─── The records

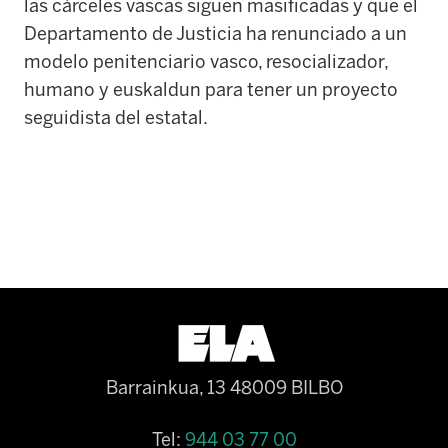
las cárceles vascas siguen masificadas y que el
Departamento de Justicia ha renunciado a un
modelo penitenciario vasco, resocializador,
humano y euskaldun para tener un proyecto
seguidista del estatal.
Barrainkua, 13 48009 BILBO
Tel:
944 03 77 00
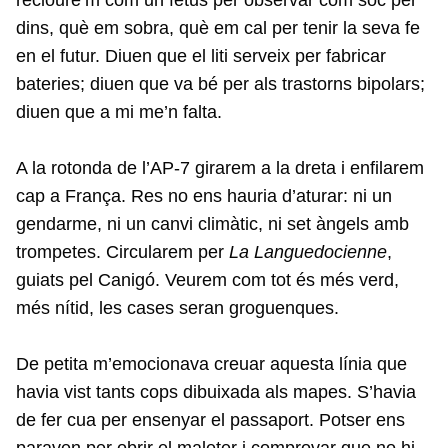
dins, què em sobra, què em cal per tenir la seva fe
en el futur. Diuen que el liti serveix per fabricar
bateries; diuen que va bé per als trastorns bipolars;
diuen que a mi me’n falta.
A la rotonda de l’AP-7 girarem a la dreta i enfilarem
cap a França. Res no ens hauria d’aturar: ni un
gendarme, ni un canvi climàtic, ni set àngels amb
trompetes. Circularem per
La Languedocienne
,
guiats pel Canigó. Veurem com tot és més verd,
més nítid, les cases seran groguenques.
De petita m’emocionava creuar aquesta línia que
havia vist tants cops dibuixada als mapes. S’havia
de fer cua per ensenyar el passaport. Potser ens
paraven per obrir el maleter i comprovar que no hi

──────

_Task details_:
Make an exact copy of the listing above. Its pictures are not needed.

_Exercise output_:
las cárceles vascas siguen masificadas y que el
Departamento de Justicia ha renunciado a un
modelo penitenciario vasco, resocializador,
humano y euskaldun para tener un proyecto
seguidista del estatal.
Barrainkua, 13 48009 BILBO
Tel:
944 03 77 00
dins, què em sobra, què em cal per tenir la seva fe
en el futur. Diuen que el liti serveix per fabricar
bateries; diuen que va bé per als trastorns bipolars;
diuen que a mi me’n falta.
A la rotonda de l’AP-7 girarem a la dreta i enfilarem
cap a França. Res no ens hauria d’aturar: ni un
gendarme, ni un canvi climàtic, ni set àngels amb
trompetes. Circularem per
La Languedocienne
,
guiats pel Canigó. Veurem com tot és més verd,
més nítid, les cases seran groguenques.
De petita m’emocionava creuar aquesta línia que
havia vist tants cops dibuixada als mapes. S’havia
de fer cua per ensenyar el passaport. Potser ens
paraven per obrir el maleter i comprovar que no hi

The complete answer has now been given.